Spielstätte: Haupthaus

von Julius Hay
Schauspiel
Alföldi/Menczel/Nagy
Premiere: 27. Februar 2015

Spielstätte: Haupthaus

In einem ungarischen Dorf, dessen Ackerland von Großgrundbesitzen wie von einem eisernen Gürtel umschlossen ist, sterben die Männer wie die Fliegen. Niemand ahnt, dass die Frauen des Dorfes hinter den Todesfällen stecken: Angetrieben von der Hebamme Képes vergiften sie ihre Männer aus Gier nach Besitz und persönlicher Freiheit. 
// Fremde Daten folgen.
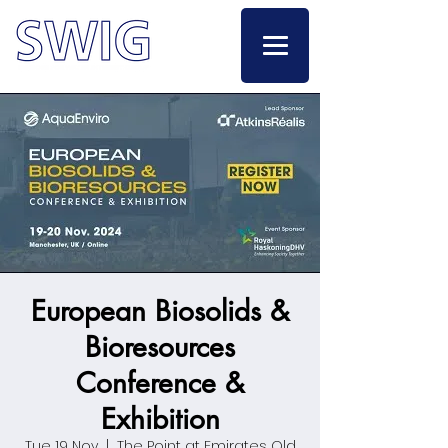
European Biosolids &
Bioresources
Conference &
Exhibition
Tue 19 Nov
  |  
The Point at Emirates Old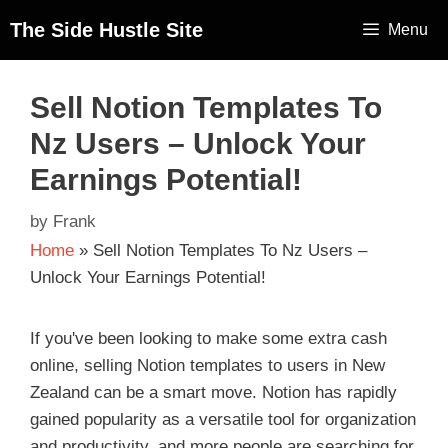
The Side Hustle Site
Menu
Sell Notion Templates To
Nz Users – Unlock Your
Earnings Potential!
by
Frank
Home
»
Sell Notion Templates To Nz Users –
Unlock Your Earnings Potential!
If you've been looking to make some extra cash
online, selling Notion templates to users in New
Zealand can be a smart move. Notion has rapidly
gained popularity as a versatile tool for organization
and productivity, and more people are searching for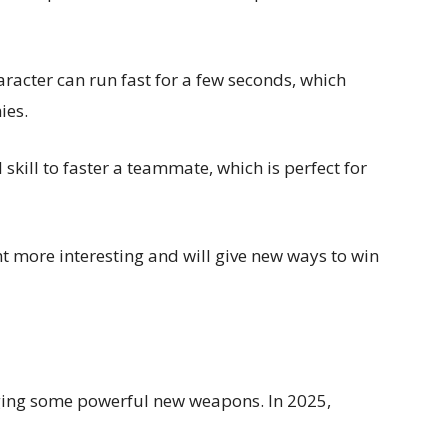
aracter can run fast for a few seconds, which
ies.
l skill to faster a teammate, which is perfect for
t more interesting and will give new ways to win
ging some powerful new weapons. In 2025,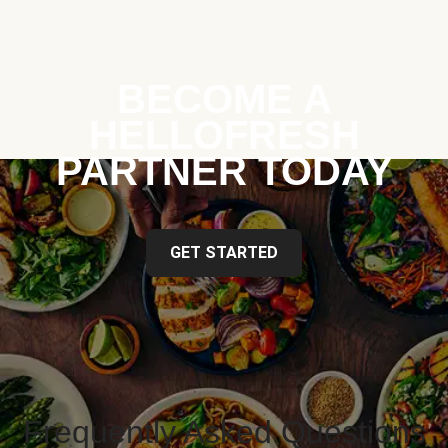
BECOME A
HELLOFRESH
PARTNER TODAY
GET STARTED
Frequently Asked Questions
Ein armes, junges Mädchen, Mari, hat ihren Job in der Stadt, und damit die Chance, aus dem Dorf auszubrechen, verloren. Sie hofft, dass ihr Geliebter, der junge, mittellose Polizist Dani, vielleicht eine Idee hat, wie es mit ihnen weitergehen soll. Doch Danis einzige Hoffnung besteht darin, ein schweres Verbrechen zu ermitteln, und dafür außer Tour befördert zu werden. So viel Zeit hat Mari aber nicht, denn sie trägt Danis Kind schon unter dem Herzen. Somit glaubt sie keine Wahl zu haben, und heiratet mit der Hilfe der Hebamme den reichsten Mann des Dorfes, Dávid, der in sie verliebt ist. Mit dem Gift der Hebamme tötet sie ihn aber zu früh, gleich am Morgen nach ihrer Hochzeit. Und obwohl Dani eine andere verdächtigt, kommt seine Ermittlung allen mörderischen Witwen zu nahe. Dávids hatschige Tochter kennt inzwischen das Geheimnis des weißen Pulvers auch, und nun stehen eine Waise und eine Witwe mit 90 Joch und zwei Giftkuverts einander gegenüber. Und Dani glaubt sich dem Ziel seiner Ermittlung nahe …
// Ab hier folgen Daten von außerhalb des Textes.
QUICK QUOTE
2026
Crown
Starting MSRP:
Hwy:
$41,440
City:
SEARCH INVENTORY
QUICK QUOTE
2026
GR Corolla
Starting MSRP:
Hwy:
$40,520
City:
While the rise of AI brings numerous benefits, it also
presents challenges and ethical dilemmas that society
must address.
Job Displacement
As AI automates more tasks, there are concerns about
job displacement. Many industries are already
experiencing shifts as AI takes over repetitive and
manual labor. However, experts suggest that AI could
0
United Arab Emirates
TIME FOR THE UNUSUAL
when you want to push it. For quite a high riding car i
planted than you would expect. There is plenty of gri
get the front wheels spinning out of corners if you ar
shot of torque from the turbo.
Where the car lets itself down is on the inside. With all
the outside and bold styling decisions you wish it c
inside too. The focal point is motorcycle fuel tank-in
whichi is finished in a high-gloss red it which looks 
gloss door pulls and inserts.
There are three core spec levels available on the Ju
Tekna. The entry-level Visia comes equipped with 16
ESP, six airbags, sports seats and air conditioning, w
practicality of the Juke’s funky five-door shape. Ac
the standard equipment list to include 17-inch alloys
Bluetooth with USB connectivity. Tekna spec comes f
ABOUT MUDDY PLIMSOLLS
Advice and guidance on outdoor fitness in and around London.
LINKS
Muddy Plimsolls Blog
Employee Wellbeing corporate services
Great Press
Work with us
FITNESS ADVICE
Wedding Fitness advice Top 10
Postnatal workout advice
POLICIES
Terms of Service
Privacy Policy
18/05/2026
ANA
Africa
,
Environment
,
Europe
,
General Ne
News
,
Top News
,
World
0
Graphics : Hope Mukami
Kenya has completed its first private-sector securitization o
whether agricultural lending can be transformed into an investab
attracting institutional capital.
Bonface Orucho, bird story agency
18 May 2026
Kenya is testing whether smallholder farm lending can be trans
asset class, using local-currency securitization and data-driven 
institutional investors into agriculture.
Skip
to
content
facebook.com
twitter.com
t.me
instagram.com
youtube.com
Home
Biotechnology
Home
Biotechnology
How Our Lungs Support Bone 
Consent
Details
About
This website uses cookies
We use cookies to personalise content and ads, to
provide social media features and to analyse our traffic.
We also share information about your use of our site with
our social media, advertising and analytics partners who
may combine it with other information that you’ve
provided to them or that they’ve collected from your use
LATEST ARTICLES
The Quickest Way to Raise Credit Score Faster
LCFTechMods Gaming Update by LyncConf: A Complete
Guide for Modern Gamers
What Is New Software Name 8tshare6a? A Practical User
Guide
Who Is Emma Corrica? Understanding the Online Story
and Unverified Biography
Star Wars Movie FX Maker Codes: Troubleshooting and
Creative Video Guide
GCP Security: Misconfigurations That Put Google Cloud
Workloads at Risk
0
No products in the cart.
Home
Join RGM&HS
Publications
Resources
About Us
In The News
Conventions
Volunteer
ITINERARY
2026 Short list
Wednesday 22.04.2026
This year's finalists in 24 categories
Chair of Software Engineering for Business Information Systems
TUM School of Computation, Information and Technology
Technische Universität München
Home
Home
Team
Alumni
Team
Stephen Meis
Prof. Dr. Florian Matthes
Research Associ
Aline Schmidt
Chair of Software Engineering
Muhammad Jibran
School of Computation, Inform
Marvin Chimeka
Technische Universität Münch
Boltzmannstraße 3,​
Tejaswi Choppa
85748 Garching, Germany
Das Schicksal des heute zu Unrecht vergessenen Schriftstellers Julius Hay, geboren 1900 im ungarischen Abony, war so wechselvoll wie das 20. Jahrhundert: Der ewige Exilant floh 1919 aus Ungarn nach Deutschland, das er 1933 als Jude Richtung Österreich verließ, wo er als Kommunist verhaftet wurde. Danach führte ihn sein Weg weiter in die Sowjetunion. 1945 kehrte er nach Ungarn zurück, wo er 1956 – diesmal als Antikommunist – zu sechs Jahren Kerker verurteilt wurde. 1963 emigrierte er erneut – in die Schweiz, wo er 1975 starb.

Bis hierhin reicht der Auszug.